Column and Row Parallel Linear for Apex Tensor Parallel #44

Closed conceptofmind closed 1 year ago

conceptofmind commented 1 year ago

Hi,

I was exploring using Tensor Parallel when training. I was wondering if you had any input on the correct use of RowParallelLinear when it comes to the feedforward out.

For example:

Column Parallel over q, k, v, and ff inner.

self.fused_attn_ff_proj = apex.transformer.tensor_parallel.ColumnParallelLinear(
  dim, 
  sum(self.fused_dims), 
  bias=False,
  gather_output=False,
  init_method=nn.init.xavier_uniform_
)

Row Parallel over attn out.

self.attn_out =  apex.transformer.tensor_parallel.RowParallelLinear(
  attn_inner_dim, 
  dim, 
  bias=False,
  input_is_parallel=True,
  init_method=nn.init.xavier_uniform_
)

I am not 100% sure whether this should be Row Parallel as well.

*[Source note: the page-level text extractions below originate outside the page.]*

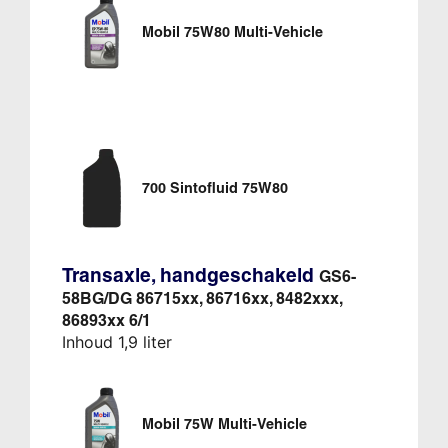
Mobil 75W80 Multi-Vehicle
700 Sintofluid 75W80
Transaxle, handgeschakeld
GS6-
58BG/DG 86715xx, 86716xx, 8482xxx,
86893xx 6/1
Inhoud 1,9 liter
Mobil 75W Multi-Vehicle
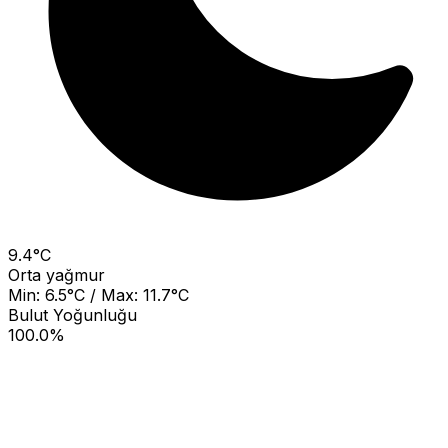
9.4°C
Orta yağmur
Min: 6.5°C / Max: 11.7°C
Bulut Yoğunluğu
100.0%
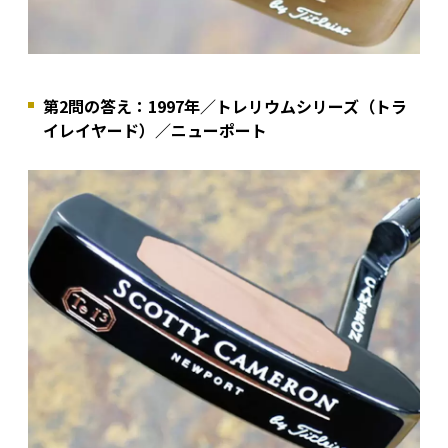
第2問の答え：1997年／トレリウムシリーズ（トラ
イレイヤード）／ニューポート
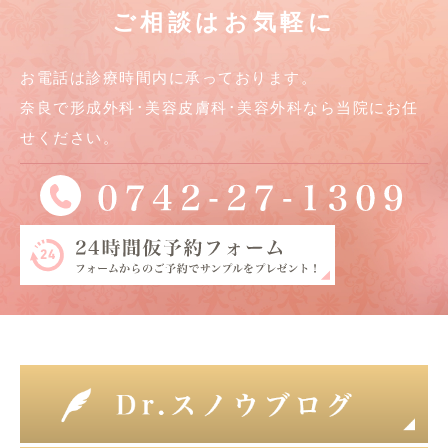
ご相談はお気軽に
お電話は診療時間内に承っております。
奈良で形成外科･美容皮膚科･美容外科なら当院にお任
せください。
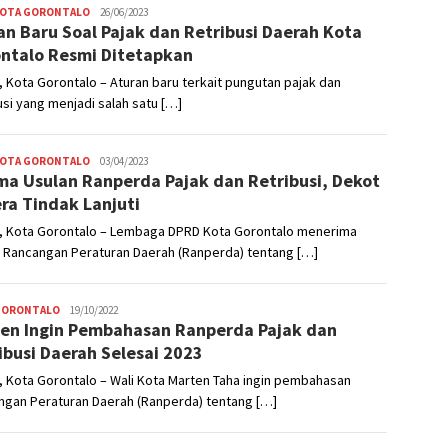
KOTA GORONTALO
Admin
26/06/2023
an Baru Soal Pajak dan Retribusi Daerah Kota
ntalo Resmi Ditetapkan
 Kota Gorontalo – Aturan baru terkait pungutan pajak dan
usi yang menjadi salah satu […]
KOTA GORONTALO
Admin
03/04/2023
ma Usulan Ranperda Pajak dan Retribusi, Dekot
ra Tindak Lanjuti
, Kota Gorontalo – Lembaga DPRD Kota Gorontalo menerima
n Rancangan Peraturan Daerah (Ranperda) tentang […]
GORONTALO
Admin
19/10/2022
en Ingin Pembahasan Ranperda Pajak dan
ibusi Daerah Selesai 2023
 Kota Gorontalo – Wali Kota Marten Taha ingin pembahasan
ngan Peraturan Daerah (Ranperda) tentang […]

self.ff_out = nn.Sequential(
    SwiGLU(),
    apex.transformer.tensor_parallel.RowParallelLinear(
      ff_inner_dim, 
      dim, 
      bias=False,
      input_is_parallel=True,
      init_method=nn.init.xavier_uniform_
    )
)

Normally I would just do Column Parallel, SwiGLU, Row Parallel in a standard FeedForward but it is not super clear to me how to handle this case when it comes to fused attn ff and ff tail.

Any input would be greatly appreciated.

Thank you,

Enrico

conceptofmind commented 1 year ago

Decided to go with FSDP instead.